There are times when I feel profoundly disconnected from humanity. Like, I operate on a completely different wavelength than the rest of the world. These moments tend to occur whenever I turn on the TV. Or read anything online. Or leave the house.

I realize this is an extremely childish and narcissistic POV. Everyone feels different–Free to Be You and Me taught me that. Well, that and the inherent creepiness of baby puppets.

But how am I supposed to feel, gentle reader, when I’m told that the entire world is all a-twitter at the news that Jay Leno will host a 10pm talk show, and I think to myself, Wow, Jay Leno still exists?

I mean, seriously, people are excited about this? No one has ever been excited by anything Jay Leno has ever done. I challenge you to convince me otherwise.
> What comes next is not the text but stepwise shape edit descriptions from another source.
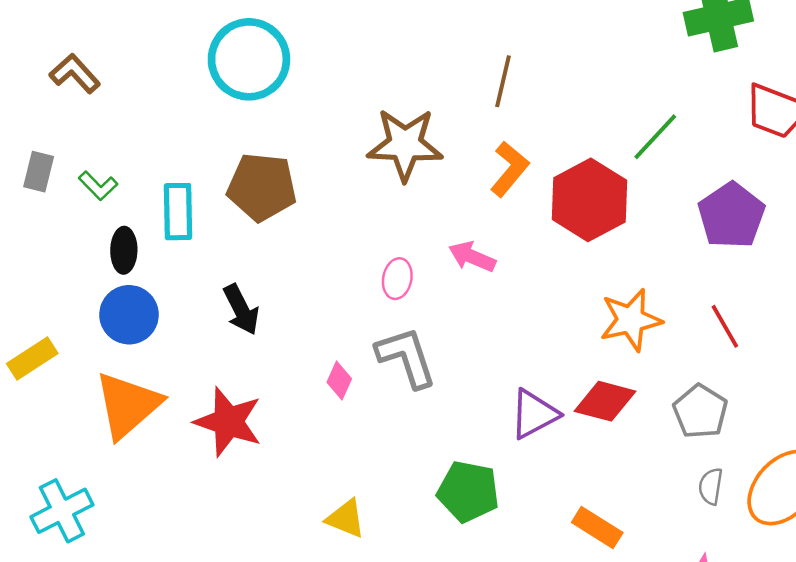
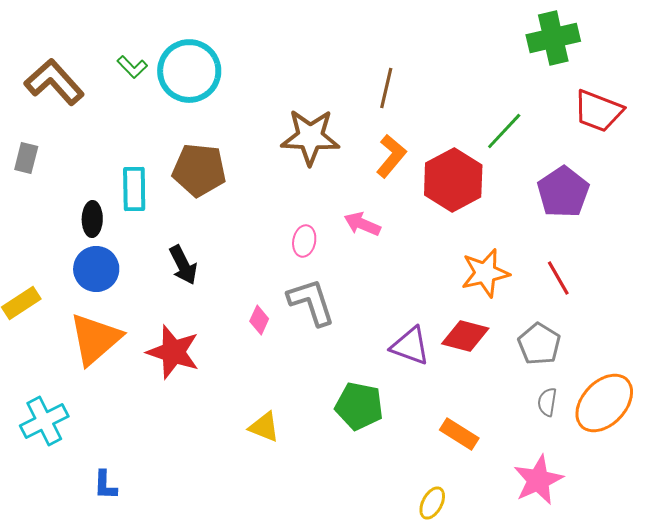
brown L-shape: (75, 74) -> (54, 82), size x1.5
green L-shape: (98, 186) -> (132, 67), moved
purple triangle: (534, 414) -> (410, 346), turned 48

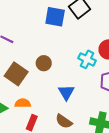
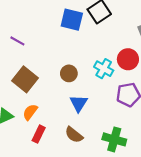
brown circle: (44, 63) -> (69, 73), moved
orange semicircle: (23, 103) -> (30, 112), turned -56

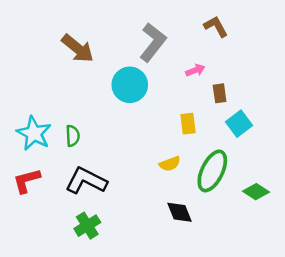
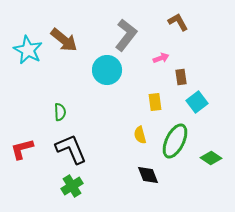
cyan star: (34, 133) -> (28, 50), moved
yellow semicircle: (170, 164) -> (140, 135), turned 96
black L-shape: (86, 181) -> (71, 149), turned 40

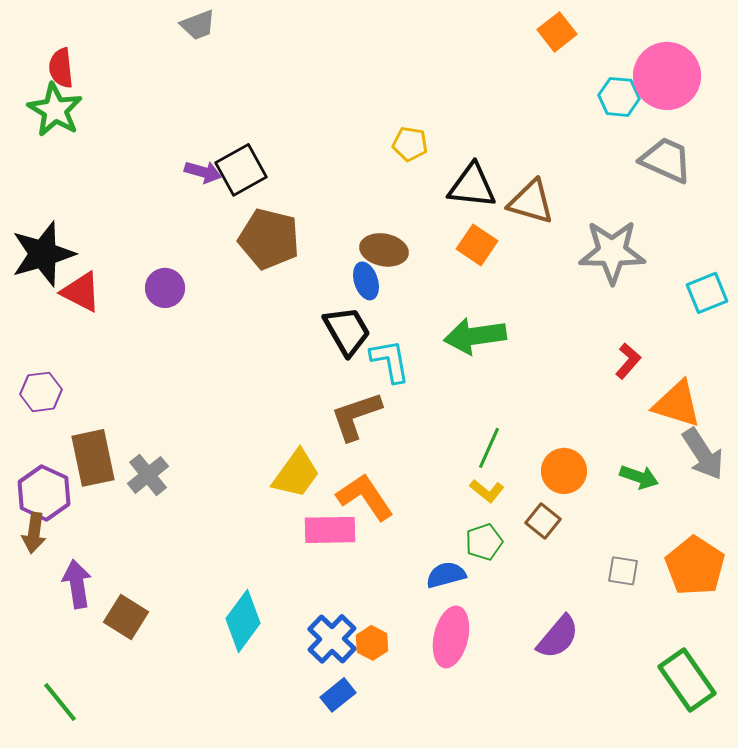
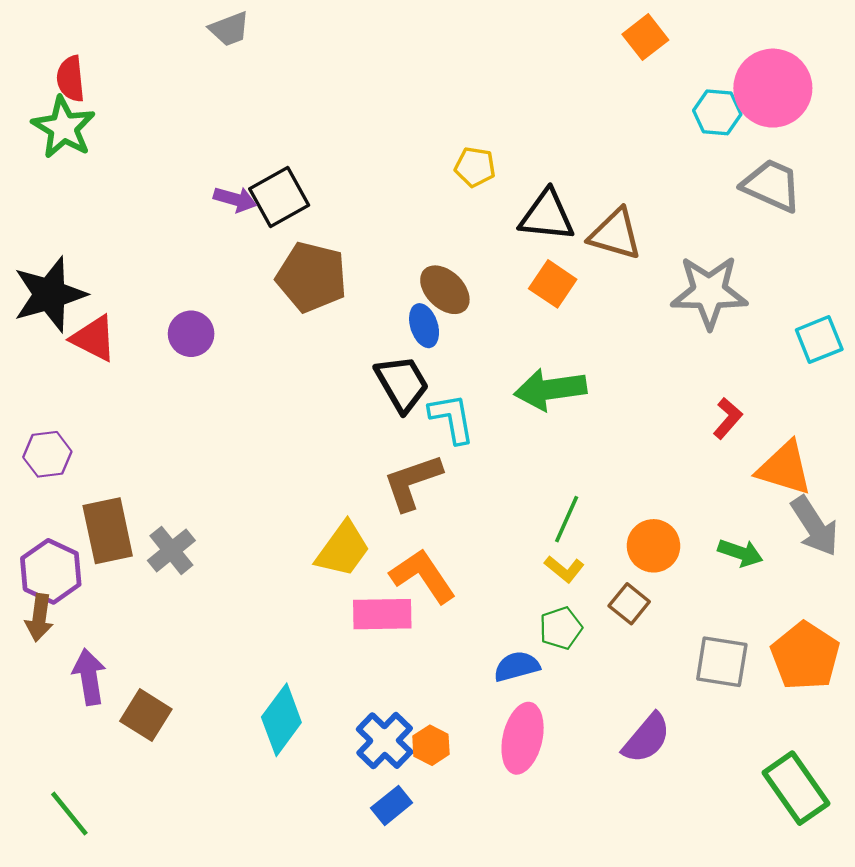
brown ellipse: (384, 250) -> (445, 290), turned 33
gray square: (623, 571) -> (722, 662), size x1.5

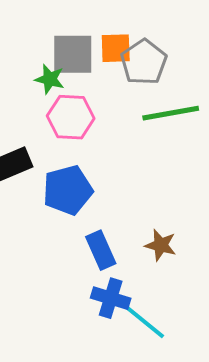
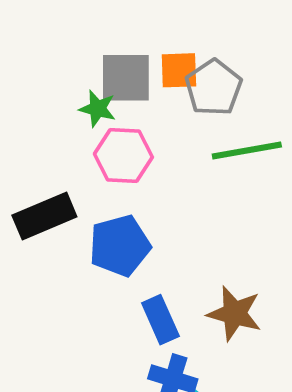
brown star: (161, 245) -> (234, 313), size x1.4

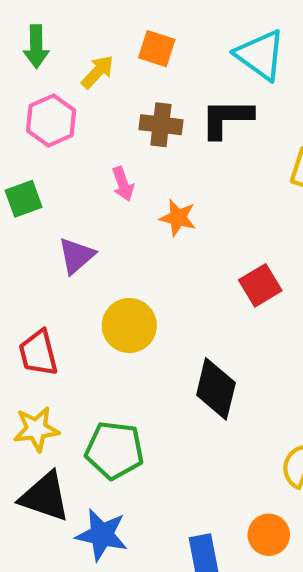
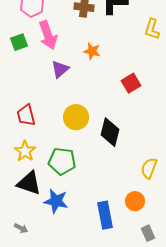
pink arrow: (123, 184) -> (48, 35), moved, size x1.8
purple triangle: (76, 256) -> (60, 69), moved
yellow circle: (129, 326) -> (76, 117), moved
yellow star: (36, 429) -> (25, 151), turned -30

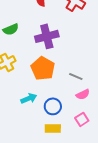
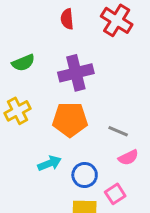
orange pentagon: (43, 68) -> (70, 120), turned -30
pink square: (82, 119) -> (115, 194), moved

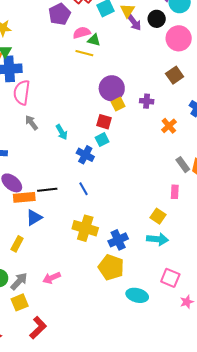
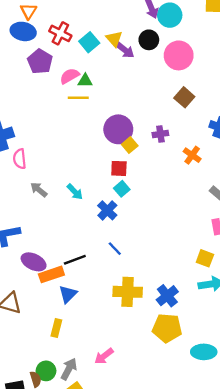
pink semicircle: (22, 92) -> (20, 159), size x0.7
blue cross: (85, 155) -> (107, 210), turned 30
leno.jpgI still don’t understand how Jay Leno got to be Johnny Carson’s successor. Who let that happen? Shouldn’t that have been reviewed by the Council of Things That Make No Damn Sense?

Johnny Carson was witty and urbane, a gifted comedian and a master interviewer. No one has ever used any of those words to describe Jay Leno, except prefaced with the word “not”.

People still talk about sketches Johnny Carson used to do on The Tonight Show. You see clips of his most famous celebrity interviews on TV all the time. Jon Stewart imitates him at least once a night. He remains the gold standard by which all late night fare is judged.

You think they’ll sell “The Best of Jay Leno” DVDs some day? Nope, and you will never say this to your grandkids:

Back in my day, we all used to gather ’round the television and watch The Jay Leno Program. I still remember the time he found a midget version of himself! And the time Kevin Eubanks pretended to laugh at his monologue for the 8 millionth time! Oh, it was magic!